Avore Electric is India’s first fully in-house engineered electric motorcycle brand, developed by Samarth E-Mobility (Ahmedabad). It targets the 125cc–200cc commuter segment with a 5 kWh IP67-rated battery, a rare-earth-free 10.5 kW motor, and over 110 proprietary technology patents. Official launch is expected later in 2026.
⚡ Avore Electric Motorcycle — Quick Facts (2026)
- Brand: Avore Electric (by Samarth E-Mobility Pvt. Ltd.)
- Headquarters: Ahmedabad, Gujarat
- Brand Launch: June 2, 2026
- Motor: 10.5 kW rare-earth-free motor, 72V architecture, ~95% efficiency
- Battery: 5 kWh, IP67-rated, four-way thermal management
- Target Segment: 125cc–200cc petrol motorcycle replacement
- Key Tech: AVORE Source stack + AVR Platform + AVORE Sense AI suite
- Patents Filed: 110+
- Expected Price: Not officially announced yet
- Competitors: Revolt RV400, Tork Kratos R, Oben Rorr
The Story Behind Avore — Why This Brand Exists
Here’s something worth thinking about. India’s motorcycle segment is massive — we’re talking crores of 125cc to 200cc bikes on the road. Bajaj Pulsar, Honda SP 125, TVS Apache, Hero Xtreme — these are the bikes that dominate our streets. Yet in 2026, not a single mainstream electric motorcycle directly competes in this space at an accessible price point.
Revolt tried with the RV400. Tork has the Kratos. But penetration is still thin. Samarth E-Mobility noticed this gap and decided to go all-in — not with outsourced parts and a rebadged Chinese platform, but by building everything in-house over three years. That’s the founding story of Avore.
Their philosophy: “True intelligence cannot be assembled from off-the-shelf components; it must be engineered from the ground up.”
That mindset shapes every technical decision the company has made.
Avore’s In-House Technology Stack — What Makes It Actually Different
Most EV startups in India — and globally — source components from third parties.
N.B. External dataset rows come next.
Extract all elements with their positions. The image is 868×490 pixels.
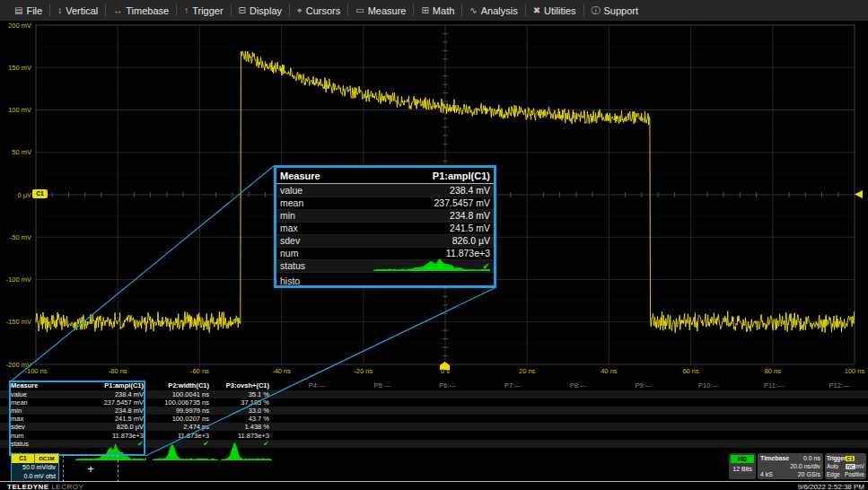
channel-header: C1 DC1M: [12, 454, 58, 463]
popup-title: Measure: [280, 171, 320, 181]
trigger-type: Edge: [827, 470, 840, 478]
popup-row-value: 237.5457 mV: [434, 197, 490, 209]
table-row-0: value238.4 mV100.0041 ns35.1 %: [0, 390, 868, 398]
measure-col-header-p7[interactable]: P7:---: [486, 381, 539, 390]
x-axis-label: 100 ns: [832, 367, 868, 375]
table-row-hdr: MeasureP1:ampl(C1)P2:width(C1)P3:ovsh+(C…: [0, 381, 868, 390]
timebase-samplerate: 20 GS/s: [798, 470, 820, 478]
y-axis-label: -50 mV: [0, 233, 31, 241]
plus-icon: +: [87, 462, 94, 476]
measure-value-cell: 43.7 %: [162, 415, 269, 423]
timebase-scale: 20.0 ns/div: [790, 462, 820, 470]
popup-header: Measure P1:ampl(C1): [276, 168, 494, 184]
trigger-mode: Auto: [827, 462, 838, 470]
brand-secondary: LECROY: [51, 483, 83, 490]
table-row-label: value: [11, 390, 27, 398]
measurement-histogram-p2: [153, 441, 218, 460]
popup-row-sdev: sdev826.0 µV: [276, 234, 494, 247]
measure-col-header-p4[interactable]: P4:---: [290, 381, 344, 390]
measure-col-header-p3[interactable]: P3:ovsh+(C1): [162, 381, 269, 390]
measure-detail-popup[interactable]: Measure P1:ampl(C1) value238.4 mVmean237…: [274, 165, 496, 288]
channel-descriptor-c1[interactable]: C1 DC1M 50.0 mV/div 0.0 mV ofst: [11, 453, 59, 483]
timebase-label: Timebase: [760, 454, 789, 462]
popup-histogram: [373, 257, 490, 271]
popup-rows: value238.4 mVmean237.5457 mVmin234.8 mVm…: [276, 184, 494, 273]
popup-row-mean: mean237.5457 mV: [276, 197, 494, 209]
x-axis-label: -40 ns: [259, 367, 304, 375]
popup-row-label: min: [280, 210, 295, 222]
x-axis-label: -80 ns: [95, 367, 140, 375]
popup-row-label: mean: [280, 197, 303, 209]
measure-value-cell: 33.0 %: [162, 407, 269, 415]
table-row-label: min: [11, 407, 22, 415]
measure-col-header-p11[interactable]: P11:---: [747, 381, 801, 390]
add-trace-button[interactable]: +: [63, 455, 118, 482]
y-axis-label: 200 mV: [0, 22, 31, 30]
x-axis-label: 0 s: [423, 367, 468, 375]
measure-col-header-p9[interactable]: P9:---: [617, 381, 671, 390]
measure-col-header-p5[interactable]: P5:---: [355, 381, 409, 390]
hd-mode-badge: HD: [731, 455, 754, 463]
popup-row-value: 238.4 mV: [450, 185, 490, 197]
table-row-label: sdev: [11, 423, 25, 431]
brand-logo: TELEDYNE LECROY: [7, 483, 83, 490]
x-axis-label: -20 ns: [341, 367, 386, 375]
acquisition-status-box[interactable]: HD 12 Bits: [729, 453, 756, 479]
popup-row-label: sdev: [280, 235, 300, 247]
table-row-label: num: [11, 432, 24, 440]
popup-row-value: 826.0 µV: [452, 235, 490, 247]
popup-row-label: status: [280, 260, 305, 272]
x-axis-label: -100 ns: [13, 367, 58, 375]
trigger-slope: Positive: [845, 470, 864, 478]
status-footer: TELEDYNE LECROY 9/6/2022 2:52:38 PM: [0, 481, 868, 490]
y-axis-label: -150 mV: [0, 318, 31, 326]
table-row-1: mean237.5457 mV100.006735 ns37.195 %: [0, 398, 868, 407]
y-axis-label: -100 mV: [0, 276, 31, 284]
measure-col-header-p8[interactable]: P8:---: [551, 381, 605, 390]
x-axis-label: 60 ns: [669, 367, 714, 375]
popup-row-value: value238.4 mV: [276, 184, 494, 197]
measure-value-cell: 11.873e+3: [162, 432, 269, 440]
bit-resolution: 12 Bits: [729, 466, 756, 472]
trigger-source-chip: C1: [846, 456, 854, 461]
brand-primary: TELEDYNE: [7, 483, 49, 490]
trigger-status-box[interactable]: Trigger C1 DC Auto 0.0 mV Edge Positive: [825, 453, 866, 479]
oscilloscope-app: ▤File↕Vertical↔Timebase↑Trigger⊟Display⌖…: [0, 0, 868, 490]
channel-coupling-chip: DC1M: [35, 454, 58, 463]
trigger-level: 0.0 mV: [846, 462, 864, 470]
measure-table: MeasureP1:ampl(C1)P2:width(C1)P3:ovsh+(C…: [0, 381, 868, 462]
table-row-3: max241.5 mV100.0207 ns43.7 %: [0, 415, 868, 423]
x-axis-label: 80 ns: [750, 367, 795, 375]
c1-channel-offset-marker[interactable]: C1: [32, 189, 48, 198]
table-row-label: max: [11, 415, 23, 423]
x-axis-label: -60 ns: [177, 367, 222, 375]
y-axis-label: 150 mV: [0, 64, 31, 72]
popup-row-label: max: [280, 223, 298, 234]
timebase-status-box[interactable]: Timebase 0.0 ns 20.0 ns/div 4 kS 20 GS/s: [758, 453, 823, 479]
y-axis-label: 0 µV: [0, 191, 31, 199]
measure-value-cell: 35.1 %: [162, 390, 269, 398]
measure-col-header-p10[interactable]: P10:---: [682, 381, 736, 390]
channel-name-chip: C1: [12, 454, 35, 463]
popup-row-max: max241.5 mV: [276, 222, 494, 234]
trigger-level-marker[interactable]: [855, 190, 863, 198]
measurement-histogram-p3: [221, 441, 272, 460]
x-axis-label: 40 ns: [586, 367, 631, 375]
y-axis-label: 100 mV: [0, 106, 31, 114]
popup-row-label: value: [280, 185, 302, 197]
popup-row-value: 241.5 mV: [450, 223, 490, 234]
popup-row-value: 234.8 mV: [450, 210, 490, 222]
measure-col-header-p6[interactable]: P6:---: [421, 381, 475, 390]
table-row-5: num11.873e+311.873e+311.873e+3: [0, 432, 868, 440]
x-axis-label: 20 ns: [504, 367, 549, 375]
clock-timestamp: 9/6/2022 2:52:38 PM: [798, 483, 864, 490]
trigger-label: Trigger: [827, 454, 846, 462]
table-row-label: status: [11, 440, 29, 448]
y-axis-label: 50 mV: [0, 148, 31, 156]
table-corner-label: Measure: [11, 381, 38, 390]
popup-row-label: histo: [280, 276, 300, 286]
popup-source: P1:ampl(C1): [433, 171, 490, 181]
measure-col-header-p12[interactable]: P12:---: [812, 381, 866, 390]
timebase-delay: 0.0 ns: [803, 454, 820, 462]
timebase-samples: 4 kS: [760, 470, 773, 478]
Battery cells from Korea or China, motor controllers from Taiwan, BMS chips from established suppliers. There’s nothing wrong with that approach. It gets products to market faster. But it limits how well hardware and software work together.
Avore is doing the opposite. The company claims to have internally developed more than nine critical vehicle systems. Here’s what that includes:
AVORE Source — The Technology Stack
Think of AVORE Source as the operating brain of the motorcycle. It covers all software, firmware, and AI-driven functions that run on the bike. It’s what enables over-the-air updates, real-time diagnostics, and intelligent battery management — all working in sync because they were all designed together.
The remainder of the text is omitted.